On the Monday I take a taxi to a suburb in the south of the city called Deh Qalandar and walk the final stretch alone to the ruined palace. The giant rooms have long ago been stripped of their furniture and fittings and are strewn with smashed masonry, plaster and glass. I wait an hour, but no one comes. I return again at the same time the following day. There are a few children playing in the rubble, but there is no one to meet me. Realising how slim the chances are of re-establishing contact with Manny in this way, and dwelling on the many factors that make it unlikely, my sense of expectation begins to waver.

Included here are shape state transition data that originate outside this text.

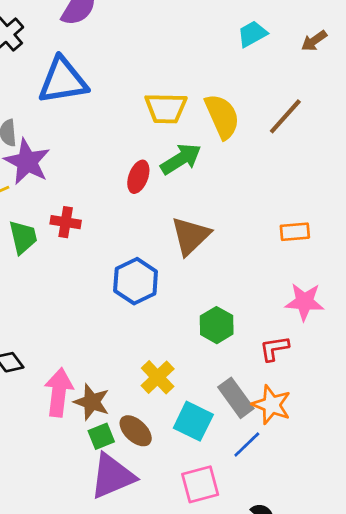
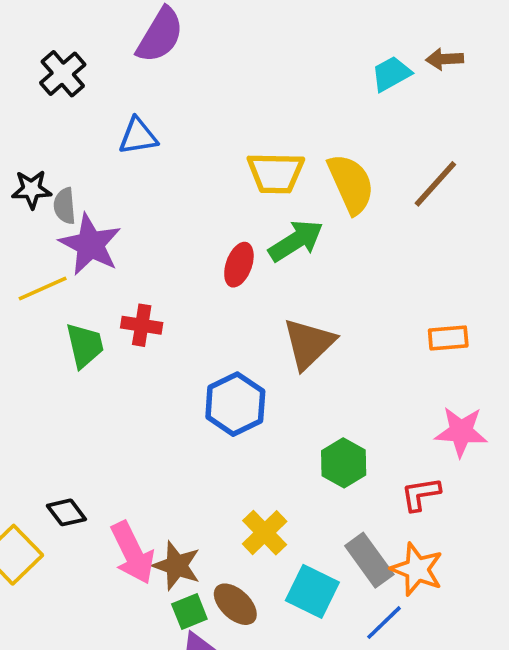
brown arrow: (314, 41) -> (445, 59), moved, turned 32
blue triangle: (63, 81) -> (138, 136), size x0.6
pink arrow: (59, 392) -> (132, 553), turned 147

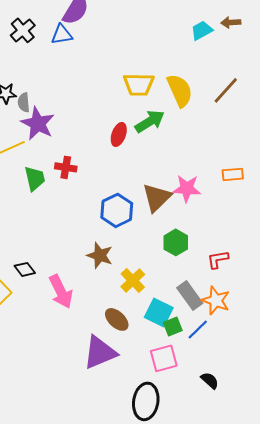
blue triangle: (138, 136) -> (62, 34), moved
brown triangle: (309, 344) -> (157, 197), moved
pink star: (461, 432) -> (187, 188), moved
brown star: (177, 566) -> (100, 255), moved
green square: (189, 612) -> (173, 326), moved

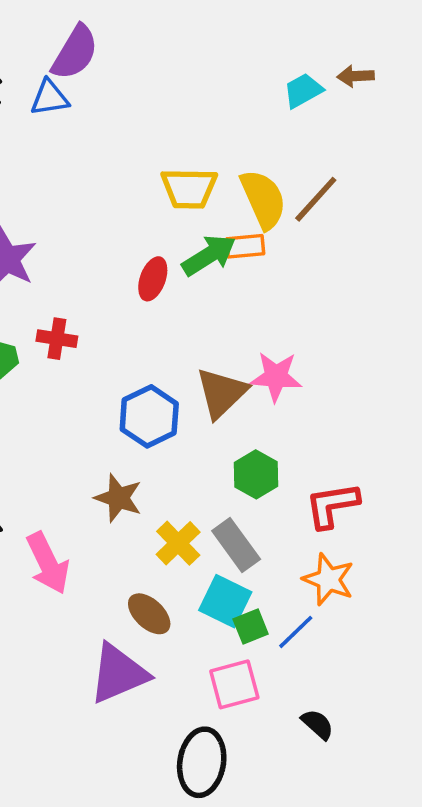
brown line: (226, 90) -> (316, 199), moved
orange rectangle: (233, 174) -> (245, 246), moved
red L-shape: (218, 259) -> (332, 505), size x1.4
gray rectangle: (190, 295) -> (236, 545), moved

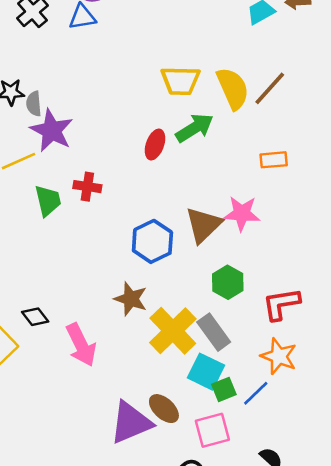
orange rectangle: (245, 246) -> (274, 160), moved
yellow cross: (178, 543) -> (173, 331), size x1.5
brown ellipse: (149, 614) -> (164, 409), moved

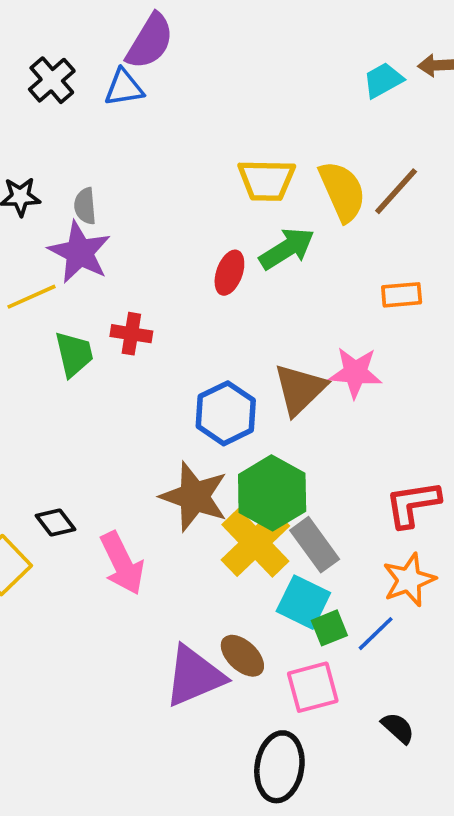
gray semicircle: (34, 104) -> (85, 206), moved
green hexagon: (228, 282) -> (272, 493), moved, size x1.5
brown star: (131, 299) -> (194, 497), size x1.4
orange star: (279, 356) -> (409, 580), turned 30

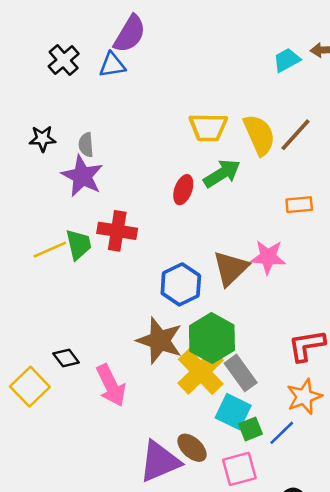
yellow line: (31, 297) -> (50, 250), moved
red cross: (131, 334) -> (117, 231), size x1.4

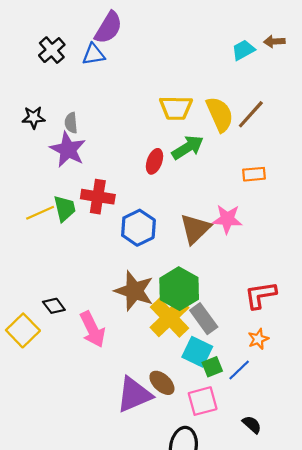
blue hexagon: (181, 284) -> (138, 228), moved
orange star: (304, 397) -> (258, 339), size x0.7

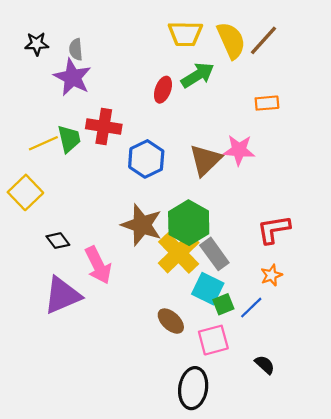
yellow square: (23, 330) -> (25, 192), moved
purple triangle: (134, 395) -> (62, 295), moved

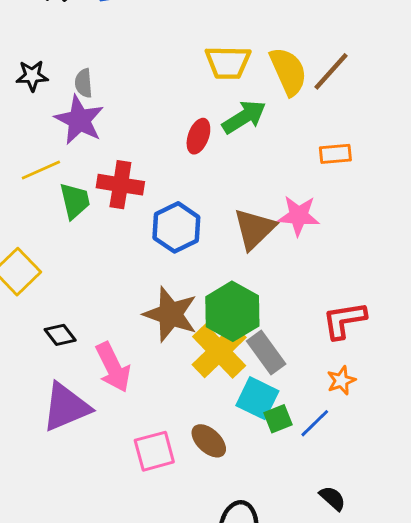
yellow line: (43, 143) -> (41, 170), moved
pink square: (213, 340) -> (154, 451), moved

‘Don’t let it get to you,’ says H, who spent a good deal of his time in Northern Ireland waiting in unmarked cars for informers who never showed up. He knows I’m hoping to meet a source useful to London, but he knows nothing of my history with Manny and can’t know how disappointed I am.
On the Thursday a message comes from Mr Raouf. Our supplies are ready, which means it’s time to get the operation underway. We drive to the trust’s headquarters, where Mr Raouf is waiting for us, beaming mischieviously. He leads us to a storeroom and throws aside a dusty tarpaulin to reveal several metal trunks.
‘Befarmaid.’ He grins, stretching out his hand. ‘Be my guest.’
We unpack the trunks with a feeling of awe. There are several wooden boxes of plastic explosive, each containing half a dozen blocks the size of small bricks wrapped in brown waterproof paper to keep out moisture. I recognise the type. It’s Iranian Composition 4, C4 for short, made from the high explosive RDX with a small percentage of non-explosive plasticiser which allows it to be cut or shaped. It has a detonation velocity of nearly 30,000 feet per second, which makes it more powerful than dynamite and an ideal demolition charge.
There’s a long roll of waterproof blasting fuse resembling thin black rope, which H calls time fuse. The design hasn’t changed much since Guy Fawkes’ time. It’s a modified form of gunpowder, wrapped in a waterproof fabric sheath to enable it to burn underwater if necessary. It’s this that will give us our time delay, though we’ll have to test its burning rate to see what length we’ll eventually need.